Companies are allowed to 'carry forward' excess losses to years with profits, with the old losses canceling out current earnings,” the report explains. That's how Tesla, which last year made $10 billion in profit on $96 billion in revenue, was able to pay no federal income tax.

Should we tax the rich more than the poor? ›

Increased taxes on the wealthiest individuals could lift people out of poverty, address the climate crisis, fund childcare, and create well-paying jobs. We urge you to join Oxfam's global community and make the ultra-rich pay their fair share of taxes.

What percentage of taxes go to the poor? ›

Public assistance and interest payments

Roughly 14 percent of the budget provides assistance to families and individuals in need. This includes refundable tax credits, Supplemental Security Income, Supplemental Nutritional Assistance Program (SNAP), low-income housing and school meals.

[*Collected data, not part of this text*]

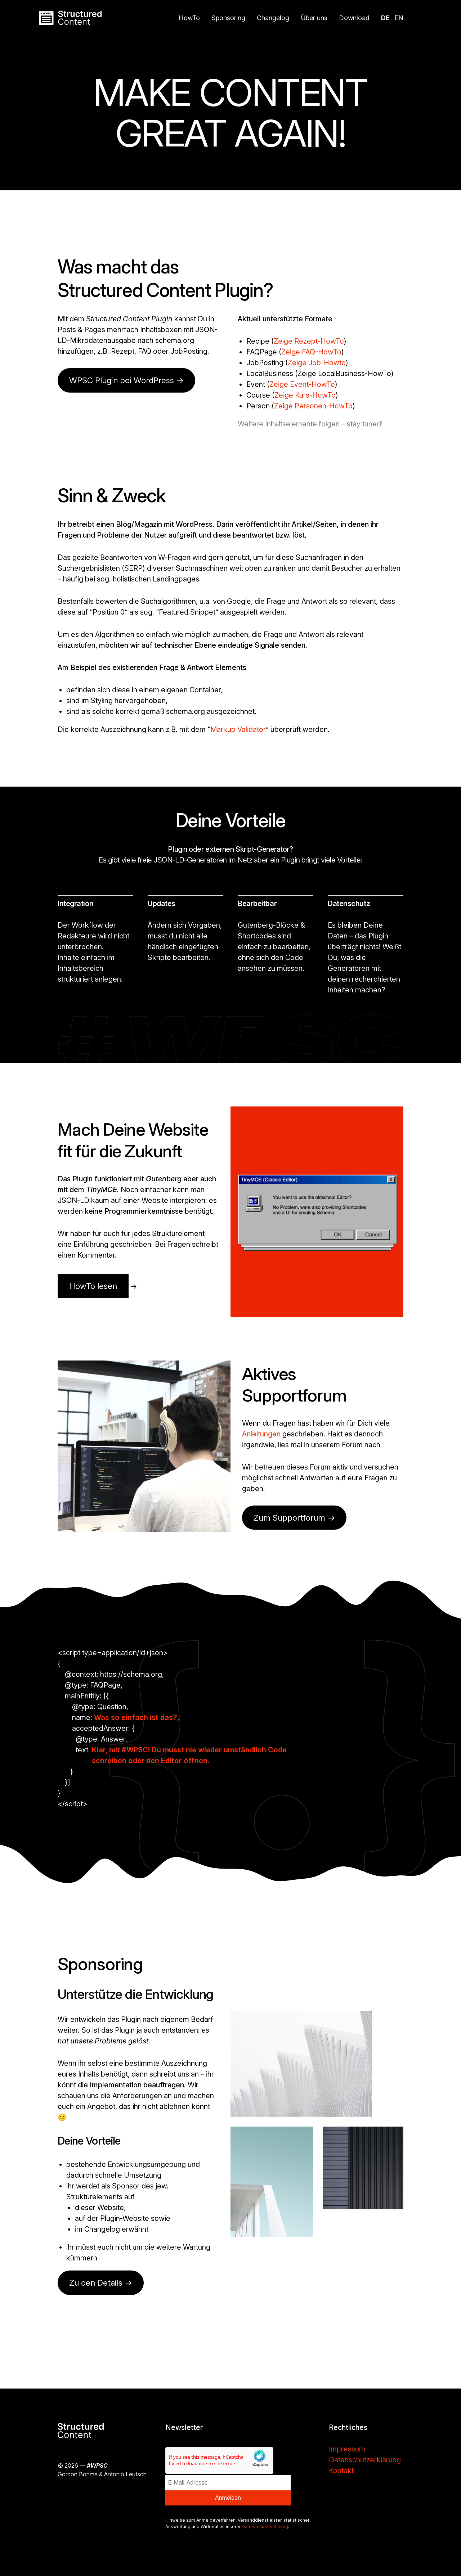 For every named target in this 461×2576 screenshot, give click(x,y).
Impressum (347, 2449)
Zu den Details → (100, 2282)
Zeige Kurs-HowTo (305, 395)
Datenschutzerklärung (265, 2526)
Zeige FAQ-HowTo (311, 352)
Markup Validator (238, 729)
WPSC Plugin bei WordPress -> (126, 380)
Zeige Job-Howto (317, 362)
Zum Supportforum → (294, 1517)
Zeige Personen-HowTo (313, 406)
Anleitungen (261, 1434)
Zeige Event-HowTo (302, 384)
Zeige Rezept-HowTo (309, 341)
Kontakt (341, 2470)
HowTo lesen (93, 1286)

How much tax do you pay on $1 million lottery winnings? ›

In practice, there is a 24 percent federal withholding of the gross prize, plus the remaining tax, based on your filing status. For example, if your gross prize is $1,000,000, you need to pay $334,072 in total taxes ($240,000 federal withholding, plus the remaining $94,072 for single filing status in 2021).

What is the 1% income? ›

Nationwide, the 1% income threshold is a median of $707,296.